## EXERCISE DESCRIPTION
In the records below, find each line with "блока" and copy it.
*** Opening DATA FOR ANALYSIS ***
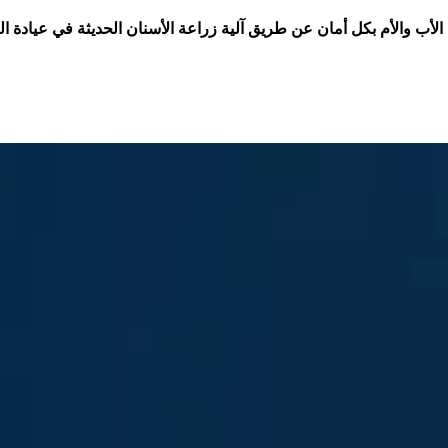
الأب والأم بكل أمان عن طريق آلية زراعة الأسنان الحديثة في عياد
*** Closing DATA FOR ANALYSIS ***
*** Opening DATA FOR ANALYSIS ***
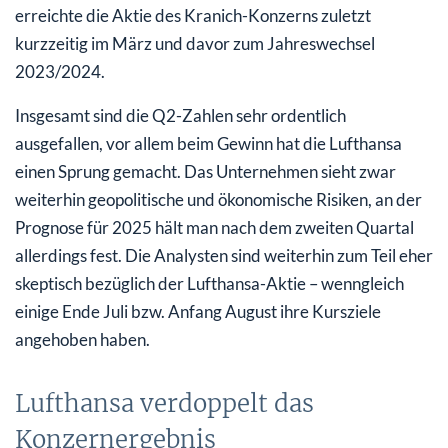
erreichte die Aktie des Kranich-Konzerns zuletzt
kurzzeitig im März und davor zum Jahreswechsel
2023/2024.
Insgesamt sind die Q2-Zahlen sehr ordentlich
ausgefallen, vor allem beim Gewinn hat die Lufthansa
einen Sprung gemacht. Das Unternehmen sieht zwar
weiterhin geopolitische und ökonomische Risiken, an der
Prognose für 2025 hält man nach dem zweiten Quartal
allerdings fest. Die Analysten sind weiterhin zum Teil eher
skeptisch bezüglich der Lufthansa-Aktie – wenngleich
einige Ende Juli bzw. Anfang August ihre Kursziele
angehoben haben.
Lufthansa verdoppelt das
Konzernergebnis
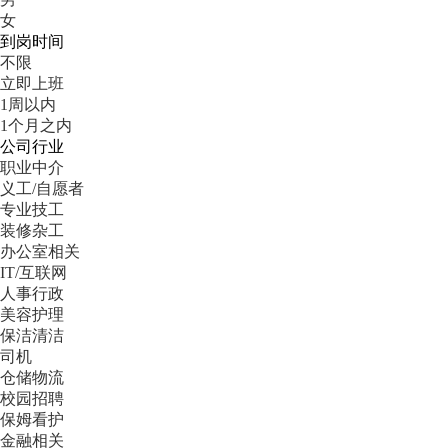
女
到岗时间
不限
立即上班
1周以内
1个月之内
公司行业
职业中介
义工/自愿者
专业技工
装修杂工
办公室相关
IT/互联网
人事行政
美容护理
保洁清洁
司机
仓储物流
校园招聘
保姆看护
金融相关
*** Closing DATA FOR ANALYSIS ***
*** Opening DATA FOR ANALYSIS ***
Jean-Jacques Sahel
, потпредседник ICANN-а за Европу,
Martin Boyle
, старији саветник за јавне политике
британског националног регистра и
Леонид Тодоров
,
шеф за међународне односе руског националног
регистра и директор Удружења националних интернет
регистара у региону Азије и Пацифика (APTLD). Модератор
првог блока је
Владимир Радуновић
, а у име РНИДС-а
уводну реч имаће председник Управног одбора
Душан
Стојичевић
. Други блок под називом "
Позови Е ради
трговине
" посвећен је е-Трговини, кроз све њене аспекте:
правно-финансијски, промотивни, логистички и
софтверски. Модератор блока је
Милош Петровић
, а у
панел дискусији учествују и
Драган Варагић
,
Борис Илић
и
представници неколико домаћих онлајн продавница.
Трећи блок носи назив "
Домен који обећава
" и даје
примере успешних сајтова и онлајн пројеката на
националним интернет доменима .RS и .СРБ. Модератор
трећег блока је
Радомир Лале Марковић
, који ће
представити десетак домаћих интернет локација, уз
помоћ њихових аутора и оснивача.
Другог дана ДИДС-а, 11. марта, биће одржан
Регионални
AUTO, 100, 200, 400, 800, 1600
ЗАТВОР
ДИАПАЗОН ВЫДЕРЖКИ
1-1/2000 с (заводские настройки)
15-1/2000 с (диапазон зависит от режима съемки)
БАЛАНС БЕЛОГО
*** Closing DATA FOR ANALYSIS ***
## SOLVED EXERCISE
првог блока је
софтверски. Модератор блока је
трећег блока је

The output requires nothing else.